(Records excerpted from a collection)

□ □ □ □

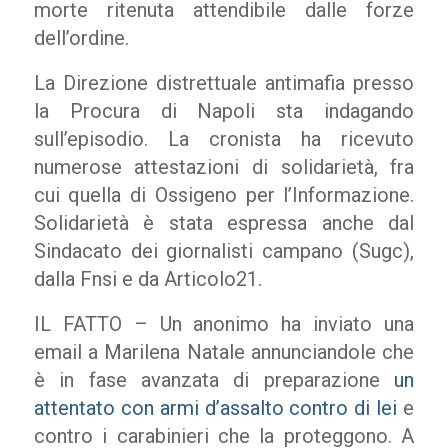
morte ritenuta attendibile dalle forze
dell’ordine.
La Direzione distrettuale antimafia presso
la Procura di Napoli sta indagando
sull’episodio. La cronista ha ricevuto
numerose attestazioni di solidarietà, fra
cui quella di Ossigeno per l’Informazione.
Solidarietà è stata espressa anche dal
Sindacato dei giornalisti campano (Sugc),
dalla Fnsi e da Articolo21.
IL FATTO – Un anonimo ha inviato una
email a Marilena Natale annunciandole che
è in fase avanzata di preparazione
un
attentato con armi d’assalto contro di lei
e
contro i carabinieri che la proteggono. A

□ □ □ □

* _EXERCISE_
Repeat the lines above, from the one containing "email a Marilena Natale annunciandole che" to the final line, word for word and with nothing else.

* _FINISHED EXERCISE_
email a Marilena Natale annunciandole che
è in fase avanzata di preparazione
un
attentato con armi d’assalto contro di lei
e
contro i carabinieri che la proteggono. A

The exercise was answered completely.